Washington Post writer Felicia Sonmez wonders if that's even possible.

"Can a candidate in 2012 run a campaign based on civility?" she blogged. "And what does a pledge to stay civil matter, in the end, if outside groups and party committees will spend hundreds of thousands of dollars launching negative attacks on the candidates' behalf, anyway?"
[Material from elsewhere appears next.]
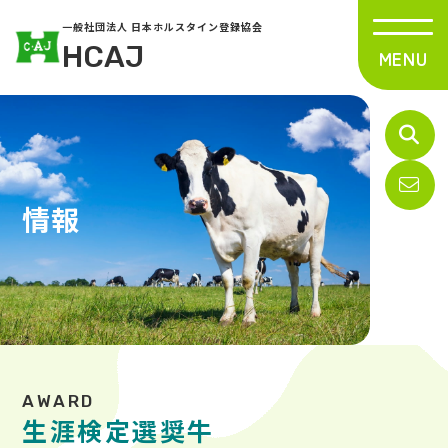
一般社団法人 日本ホルスタイン登録協会
HCAJ
情報
生涯検定選奨牛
Earlier this month, comedian Judah Friedlander -- best known for his role as hirsute writer Frank Rossitano on NBC's "30 Rock" -- announced his candidacy for president. In a mock news conference, Friedlander said he was fed up with Democrats AND Republicans.

"We're the Party Party," said the self-anointed "World Champion" in the polyester baseball cap. "Enough of people hating each other. Enough of red states and blue states. Last time I checked, this country was red, white AND blue."

Black and blue is more like it. Though, as we close, it's worth putting out this footnote: Barber, the civility candidate in Arizona, won his primary Tuesday.

[Associated Press; By ALLEN G. BREED]

AP Writer Julie Pace aboard Air Force One and Julie Mazziotta in Tampa also contributed to this report.